For children six months and older with gastroenteritis-related vomiting who are well enough for discharge, a short as-needed ondansetron course after ED treatment can reduce disease severity and vomiting burden. It appears safe, effective, and practical, provided contraindications are considered and hydration advice is emphasized.
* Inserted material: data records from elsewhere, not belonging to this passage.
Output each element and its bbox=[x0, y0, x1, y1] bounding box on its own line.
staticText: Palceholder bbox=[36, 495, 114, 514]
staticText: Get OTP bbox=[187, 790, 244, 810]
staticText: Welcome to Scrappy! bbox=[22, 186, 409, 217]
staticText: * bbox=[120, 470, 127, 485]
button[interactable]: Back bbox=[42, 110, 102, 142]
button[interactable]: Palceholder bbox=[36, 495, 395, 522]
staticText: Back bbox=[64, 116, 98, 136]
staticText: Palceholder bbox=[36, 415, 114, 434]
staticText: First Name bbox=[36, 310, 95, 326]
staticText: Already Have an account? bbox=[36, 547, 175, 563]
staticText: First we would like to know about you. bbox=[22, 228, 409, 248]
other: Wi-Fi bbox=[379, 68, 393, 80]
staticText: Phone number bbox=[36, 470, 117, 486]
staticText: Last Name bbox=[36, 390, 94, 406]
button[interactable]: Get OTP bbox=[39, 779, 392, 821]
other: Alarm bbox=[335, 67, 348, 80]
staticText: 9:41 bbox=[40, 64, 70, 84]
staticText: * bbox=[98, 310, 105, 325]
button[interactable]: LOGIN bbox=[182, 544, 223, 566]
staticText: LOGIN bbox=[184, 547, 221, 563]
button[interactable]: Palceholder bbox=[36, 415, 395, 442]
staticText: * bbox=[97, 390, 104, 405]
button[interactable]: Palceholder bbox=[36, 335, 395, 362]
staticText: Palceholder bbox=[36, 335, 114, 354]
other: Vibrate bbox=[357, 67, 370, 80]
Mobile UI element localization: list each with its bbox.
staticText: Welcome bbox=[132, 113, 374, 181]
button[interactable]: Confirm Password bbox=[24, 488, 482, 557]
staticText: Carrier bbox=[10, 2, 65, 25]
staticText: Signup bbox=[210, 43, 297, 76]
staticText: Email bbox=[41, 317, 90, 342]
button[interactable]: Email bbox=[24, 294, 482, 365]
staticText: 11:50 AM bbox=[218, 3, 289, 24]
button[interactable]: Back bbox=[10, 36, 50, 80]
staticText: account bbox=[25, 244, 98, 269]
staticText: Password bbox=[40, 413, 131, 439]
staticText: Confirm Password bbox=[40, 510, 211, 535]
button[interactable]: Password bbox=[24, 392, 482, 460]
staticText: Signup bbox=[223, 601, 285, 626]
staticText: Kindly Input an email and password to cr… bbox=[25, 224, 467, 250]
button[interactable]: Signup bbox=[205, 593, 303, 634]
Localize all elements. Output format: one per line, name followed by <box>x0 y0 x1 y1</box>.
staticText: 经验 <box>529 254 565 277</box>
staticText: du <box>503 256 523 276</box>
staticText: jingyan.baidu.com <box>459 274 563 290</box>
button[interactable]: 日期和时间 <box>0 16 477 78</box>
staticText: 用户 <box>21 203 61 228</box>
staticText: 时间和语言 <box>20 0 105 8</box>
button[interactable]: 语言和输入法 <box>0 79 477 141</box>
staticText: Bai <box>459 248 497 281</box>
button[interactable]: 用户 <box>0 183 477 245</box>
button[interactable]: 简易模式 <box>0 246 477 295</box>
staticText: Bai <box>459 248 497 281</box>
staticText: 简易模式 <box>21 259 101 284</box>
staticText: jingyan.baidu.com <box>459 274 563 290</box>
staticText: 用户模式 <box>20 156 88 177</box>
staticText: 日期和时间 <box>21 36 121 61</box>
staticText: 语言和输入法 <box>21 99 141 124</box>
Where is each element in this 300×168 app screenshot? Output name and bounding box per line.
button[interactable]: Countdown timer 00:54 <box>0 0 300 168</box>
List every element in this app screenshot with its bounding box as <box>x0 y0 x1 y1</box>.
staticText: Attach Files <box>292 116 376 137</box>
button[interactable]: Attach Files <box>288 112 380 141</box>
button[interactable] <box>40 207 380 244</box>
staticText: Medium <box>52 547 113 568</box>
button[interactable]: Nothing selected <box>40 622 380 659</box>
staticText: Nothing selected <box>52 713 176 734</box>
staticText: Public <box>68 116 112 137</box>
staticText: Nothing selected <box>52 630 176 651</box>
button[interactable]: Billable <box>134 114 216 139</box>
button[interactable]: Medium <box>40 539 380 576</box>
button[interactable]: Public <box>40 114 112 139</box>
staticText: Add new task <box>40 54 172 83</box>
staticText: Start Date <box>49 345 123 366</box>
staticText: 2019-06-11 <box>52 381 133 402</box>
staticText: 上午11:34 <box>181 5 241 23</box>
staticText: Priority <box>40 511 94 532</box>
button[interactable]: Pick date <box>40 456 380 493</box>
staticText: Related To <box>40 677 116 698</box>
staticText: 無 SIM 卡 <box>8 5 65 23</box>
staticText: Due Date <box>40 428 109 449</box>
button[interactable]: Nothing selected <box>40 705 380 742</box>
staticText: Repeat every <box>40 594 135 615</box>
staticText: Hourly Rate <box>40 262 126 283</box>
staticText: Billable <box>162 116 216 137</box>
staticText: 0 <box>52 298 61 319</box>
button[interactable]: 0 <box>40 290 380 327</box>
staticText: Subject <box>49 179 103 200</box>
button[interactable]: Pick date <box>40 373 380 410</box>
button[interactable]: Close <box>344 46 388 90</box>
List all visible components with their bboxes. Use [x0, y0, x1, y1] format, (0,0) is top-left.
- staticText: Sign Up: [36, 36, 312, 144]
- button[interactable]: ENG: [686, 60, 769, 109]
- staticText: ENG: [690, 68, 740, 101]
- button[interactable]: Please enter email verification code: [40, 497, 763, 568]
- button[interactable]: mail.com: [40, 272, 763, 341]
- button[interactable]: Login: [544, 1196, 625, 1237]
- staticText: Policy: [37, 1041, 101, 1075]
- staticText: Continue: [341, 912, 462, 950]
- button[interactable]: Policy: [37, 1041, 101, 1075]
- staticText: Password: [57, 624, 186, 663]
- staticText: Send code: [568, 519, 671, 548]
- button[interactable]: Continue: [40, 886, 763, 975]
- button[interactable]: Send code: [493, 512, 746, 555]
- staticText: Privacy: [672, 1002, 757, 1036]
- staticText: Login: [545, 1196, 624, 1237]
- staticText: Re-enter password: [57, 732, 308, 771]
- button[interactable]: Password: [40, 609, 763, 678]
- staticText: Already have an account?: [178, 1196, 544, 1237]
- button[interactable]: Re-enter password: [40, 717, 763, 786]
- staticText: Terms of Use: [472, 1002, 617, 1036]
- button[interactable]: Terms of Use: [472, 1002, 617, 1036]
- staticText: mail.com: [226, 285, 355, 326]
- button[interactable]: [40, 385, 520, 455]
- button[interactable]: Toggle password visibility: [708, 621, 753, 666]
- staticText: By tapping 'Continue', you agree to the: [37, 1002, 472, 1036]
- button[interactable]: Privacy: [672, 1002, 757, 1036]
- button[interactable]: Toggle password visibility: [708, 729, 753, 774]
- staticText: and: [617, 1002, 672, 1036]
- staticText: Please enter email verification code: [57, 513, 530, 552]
Reviewed by Georgia Panagiotou & Vassiliki Theologi

Article 4: Incidence, Diagnoses, and Outcomes of Paediatric Nontraumatic Chest Pain Attended by Ambulance

Okyere D, Nehme E, Mahony E, Stub D, Dawson LP, Ball J, Meadley B, Anderson D, McManamny T, Nehme Z. Incidence, Diagnoses, and Outcomes of Pediatric Nontraumatic Chest Pain Attended by Ambulance. JAMA Netw Open. 2025 Sep 2;8(9):e2533962. doi: 10. Okyere D, Nehme E, Mahony E, Stub D, Dawson LP, Ball J, Meadley B, Anderson D, McManamny T, Nehme Z. Incidence, Diagnoses, and Outcomes of Pediatric Nontraumatic Chest Pain Attended by Ambulance. JAMA Netw Open. 2025 Sep 2;8(9):e2533962. doi: 10.1001/jamanetworkopen.2025.33962.

What’s it about?

This retrospective, population-based cohort study aims to determine the incidence, diagnoses and outcomes of pediatric EMS-attended nontraumatic pain (4277 children) and included all pediatric patients (<18 years of age) who sought care through Emergency Medical Services (EMS) during the period from January 1, 2015, to June 20,2019, in Victoria, Australia. Data were obtained from EMS records documenting all calls and patient encounters within the specified timeframe. The main outcome was a serious outcome (death, cardiac arrest, resuscitation, ICU admission) within 72 hours.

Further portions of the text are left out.